Directions:
In the records that follow, find the line with "reptiles and more."; from there, retype every line exactly through the line with "After marriage, children", which also belongs to the answer.

-*-*-

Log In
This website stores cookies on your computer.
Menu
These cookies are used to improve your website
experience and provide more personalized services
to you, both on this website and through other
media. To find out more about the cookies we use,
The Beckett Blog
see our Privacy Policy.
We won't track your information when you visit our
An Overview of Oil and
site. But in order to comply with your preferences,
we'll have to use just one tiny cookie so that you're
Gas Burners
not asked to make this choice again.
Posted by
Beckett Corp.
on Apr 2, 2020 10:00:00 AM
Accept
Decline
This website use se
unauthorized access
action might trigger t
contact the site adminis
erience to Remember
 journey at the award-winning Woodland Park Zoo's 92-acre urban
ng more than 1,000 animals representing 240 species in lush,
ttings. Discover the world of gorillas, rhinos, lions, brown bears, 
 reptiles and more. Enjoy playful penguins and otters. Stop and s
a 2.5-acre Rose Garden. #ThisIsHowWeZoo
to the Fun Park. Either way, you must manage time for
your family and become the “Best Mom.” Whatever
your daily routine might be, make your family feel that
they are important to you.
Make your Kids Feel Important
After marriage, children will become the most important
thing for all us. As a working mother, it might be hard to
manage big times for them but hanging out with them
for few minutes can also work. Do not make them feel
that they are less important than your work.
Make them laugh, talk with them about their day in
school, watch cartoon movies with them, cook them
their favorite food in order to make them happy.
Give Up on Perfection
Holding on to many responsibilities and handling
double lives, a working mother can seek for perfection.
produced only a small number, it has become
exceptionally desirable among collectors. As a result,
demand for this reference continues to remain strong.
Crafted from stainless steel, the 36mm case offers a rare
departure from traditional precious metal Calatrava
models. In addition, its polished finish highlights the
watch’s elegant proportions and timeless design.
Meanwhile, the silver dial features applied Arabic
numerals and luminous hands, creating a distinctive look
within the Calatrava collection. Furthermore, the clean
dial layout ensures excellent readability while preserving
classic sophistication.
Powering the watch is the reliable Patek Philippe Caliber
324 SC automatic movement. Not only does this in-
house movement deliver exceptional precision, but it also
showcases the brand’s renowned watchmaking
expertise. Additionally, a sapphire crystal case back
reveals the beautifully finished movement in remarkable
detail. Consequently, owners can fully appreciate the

-*-*-

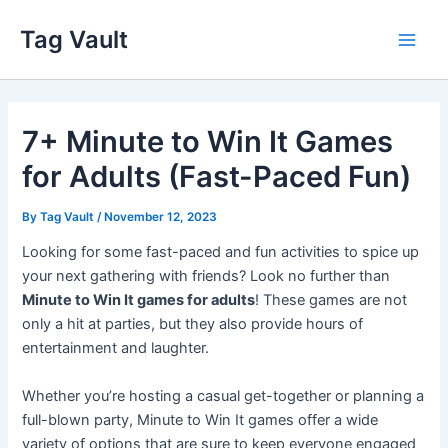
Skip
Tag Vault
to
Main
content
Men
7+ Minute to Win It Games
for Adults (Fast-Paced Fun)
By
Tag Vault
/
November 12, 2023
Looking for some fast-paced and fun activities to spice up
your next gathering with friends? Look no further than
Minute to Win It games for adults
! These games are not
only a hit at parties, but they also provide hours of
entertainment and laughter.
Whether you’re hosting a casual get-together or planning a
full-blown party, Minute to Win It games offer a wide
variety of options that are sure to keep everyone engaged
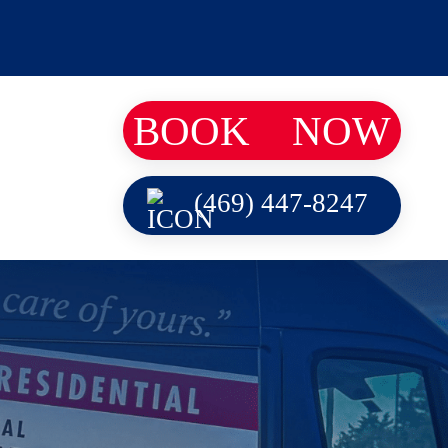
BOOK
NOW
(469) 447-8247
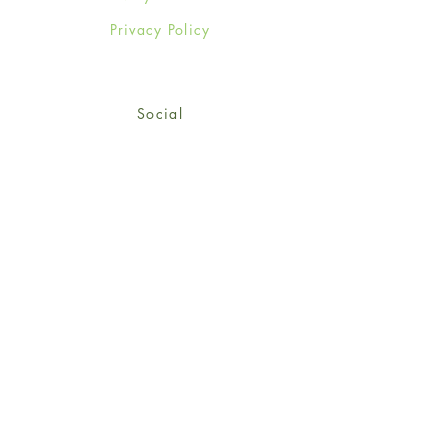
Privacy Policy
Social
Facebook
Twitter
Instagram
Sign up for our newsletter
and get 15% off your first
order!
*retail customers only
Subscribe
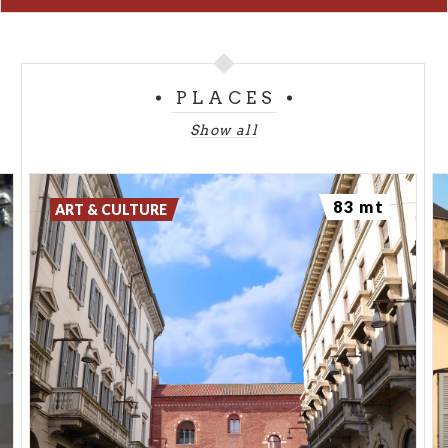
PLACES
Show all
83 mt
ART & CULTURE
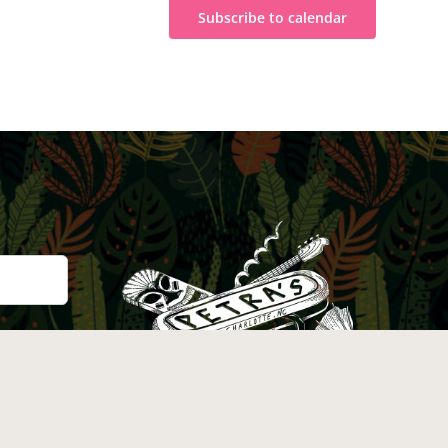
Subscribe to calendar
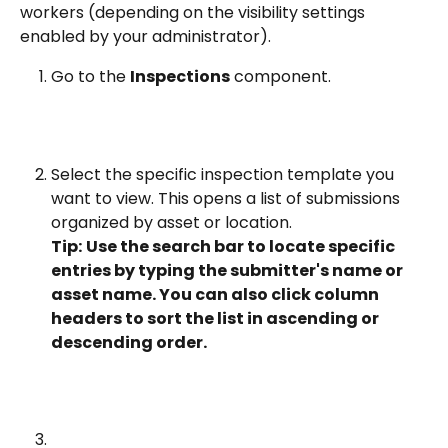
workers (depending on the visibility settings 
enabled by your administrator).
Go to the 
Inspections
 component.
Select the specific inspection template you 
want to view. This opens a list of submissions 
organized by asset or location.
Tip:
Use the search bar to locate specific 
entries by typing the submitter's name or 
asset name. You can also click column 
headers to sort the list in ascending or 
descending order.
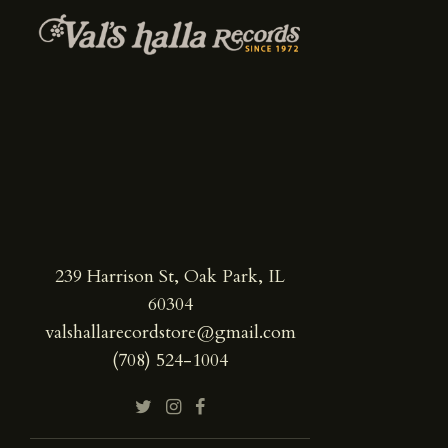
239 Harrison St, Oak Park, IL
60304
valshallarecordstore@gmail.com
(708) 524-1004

-*-*-

Result of this exercise:
 reptiles and more. Enjoy playful penguins and otters. Stop and s
a 2.5-acre Rose Garden. #ThisIsHowWeZoo
to the Fun Park. Either way, you must manage time for
your family and become the “Best Mom.” Whatever
your daily routine might be, make your family feel that
they are important to you.
Make your Kids Feel Important
After marriage, children will become the most important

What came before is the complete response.